Gradient Calculation and Gradient Descent for General Functions

When dealing with complex functions where closed-form solutions for optimization are not available or feasible to derive, iterative methods are employed. These methods incrementally approach the optimum through repeated adjustments based on the function's derivative information. A common iterative technique is the Gradient Descent method.

Gradient in 1D

Denoted as $\nabla$, the gradient represents how a function $y = f(\mathbf{x})$ changes with respect to its variables $\mathbf{x}$. In a single-variable case, it simplifies to the derivative with respect to $x$:

$$ \nabla_xf(x)= \frac{d{f}}{d{x}} $$

The symbol $d$ represents a ordinary differential, and $\frac{d{f}}{d{x}}$ denotes the derivative. In engineering, a derivative signifies the change that occurs when we consider infinitesimally small differences or limits.
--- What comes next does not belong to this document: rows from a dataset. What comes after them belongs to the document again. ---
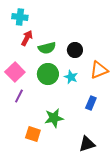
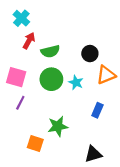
cyan cross: (20, 17) -> (21, 18), turned 35
black circle: (75, 50) -> (90, 54), moved
pink square: (15, 72) -> (16, 77), turned -30

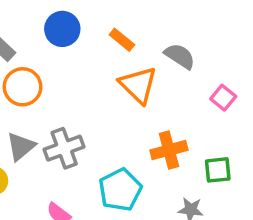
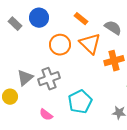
blue circle: (62, 29) -> (39, 18), moved
orange circle: (23, 87) -> (60, 45), moved
orange cross: (169, 150) -> (114, 61), moved

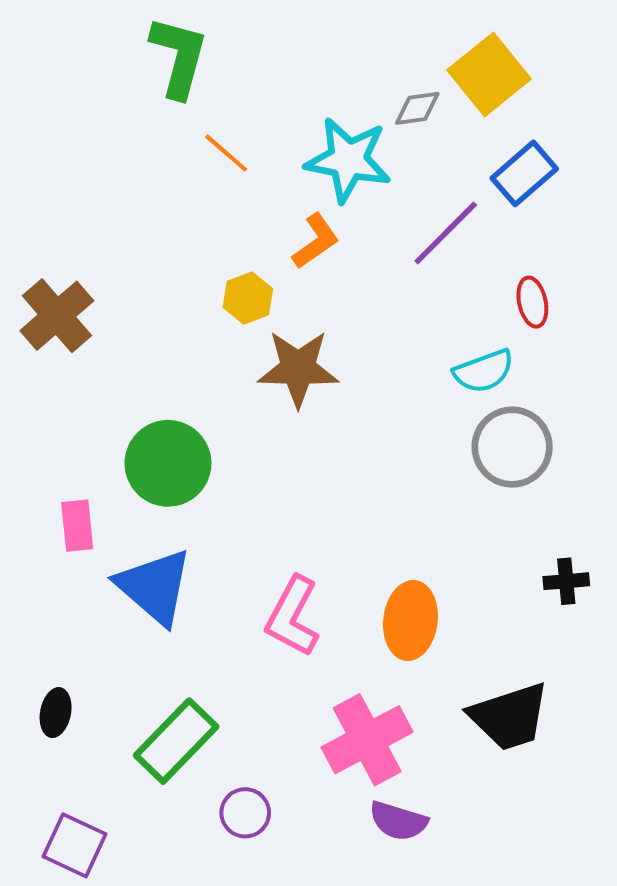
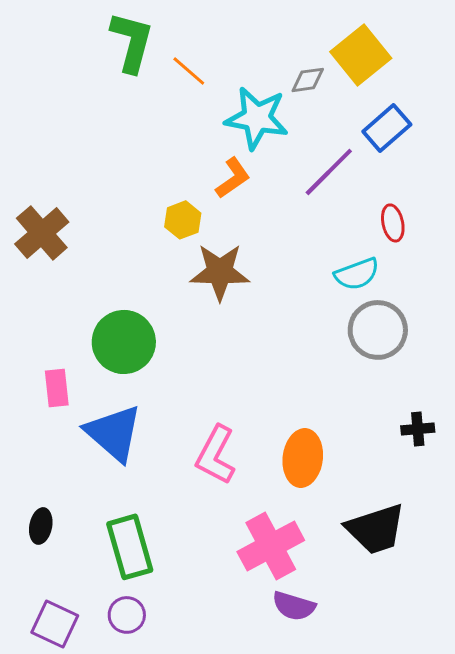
orange line: (226, 153) -> (189, 71), moved
green rectangle: (176, 741) -> (130, 547), turned -60
purple circle: (245, 813) -> (127, 615), moved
$$ \frac{df}{dx} = \lim_{\epsilon \to 0} \frac{f(x + \Delta x) - f(x)}{\Delta x} $$

As shown in the simple example below, always keep in mind that $\lim_{\Delta x \to 0}$.

Untitled

The red curve represents the quadratic function $f(x)=x^2$.
The blue line is the secant line, which approximates the derivative using a finite difference, $Δx$.
The green dashed line is the tangent line at $x$, representing the true derivative $f'(x)$ at $x=1.0$.

Gradient Visualization

In the 2-variable example, such as a function $f$ with two input parameters $x_1$ and $x_2$, it's typically expressed as a vector of function’s derivatives with respect to each adjustable parameters like this:

$$ \nabla_xf(x)=\begin{bmatrix} \frac{\partial{f}}{\partial{x_1}}\\\frac{\partial{f}}{\partial{x_2}} \end{bmatrix} $$

The symbol $\partial$ represents a partial differential because we control two variables $x_1$, and $x_2$ that affects the $f$ value. The figure below demonstrates the function $y=f(x_1, x_2)=xe^{-(x_1^2+x_2^2)}$, with its gradients visualized in both two-dimensional. The third dimension $y$ is represented through both height and color variations. Brighter colors signify higher $y$ values, while darker shades indicate lower $y$ values.

Untitled

In this example, a heatmap is placed on the right side to visualize the gradient vectors $[\frac{\partial{f}}{\partial{x_1}}, \frac{\partial{f}}{\partial{x_2}}]$ in arrows at various position $(x_1, x_2)$. On the heatmap, you can see that near the deep blue areas, the arrows (i.e.,the gradient vector) point outward, which means the function values are going up. In contrast, near the light yellow areas, the arrows point inward, indicating that the function values are increasing in that direction. When we map this to the 3D space, these arrows at any given $x_1,x_2$ position show us the direction where the function $y$ increases the most.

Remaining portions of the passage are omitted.